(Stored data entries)
----

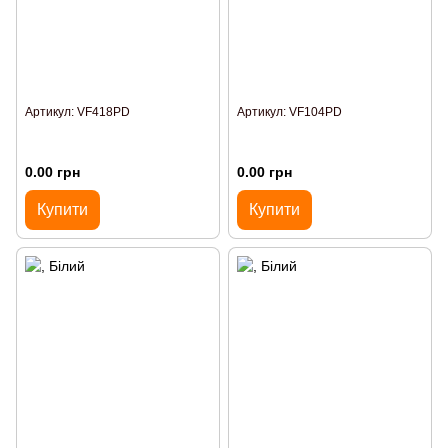
Артикул: VF418PD
Артикул: VF104PD
0.00 грн
0.00 грн
Купити
Купити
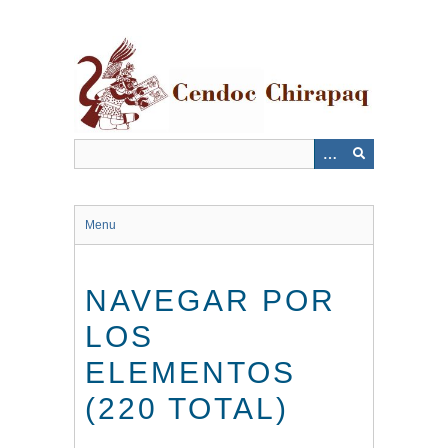
Saltar
al
contenido
principal
Menu
NAVEGAR POR
LOS
ELEMENTOS
(220 TOTAL)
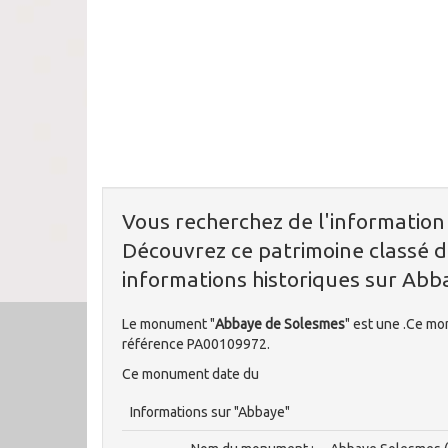
Vous recherchez de l'informatio
Découvrez ce patrimoine classé d
informations historiques sur Abb
Le monument "
Abbaye de Solesmes
" est une .Ce m
référence PA00109972.
Ce monument date du
Informations sur "Abbaye"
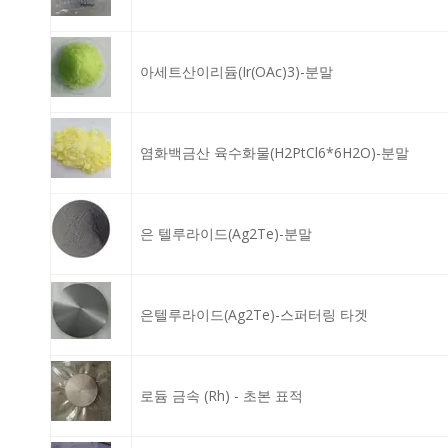
아세트산이리듐(Ir(OAc)3)-분말
염화백금산 육수화물(H2PtCl6*6H2O)-분말
은 텔루라이드(Ag2Te)-분말
은텔루라이드(Ag2Te)-스퍼터링 타겟
로듐 금속 (Rh) - 초본 표적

----

■ Activity ■
Repeat exactly the line containing "est une .Ce m" and every line after it through the end of the records, and nothing else. Leave the pictures out.

■ Response to the task ■
" est une .Ce m
référence PA00109972.
Ce monument date du
Informations sur "Abbaye"
아세트산이리듐(Ir(OAc)3)-분말
염화백금산 육수화물(H2PtCl6*6H2O)-분말
은 텔루라이드(Ag2Te)-분말
은텔루라이드(Ag2Te)-스퍼터링 타겟
로듐 금속 (Rh) - 초본 표적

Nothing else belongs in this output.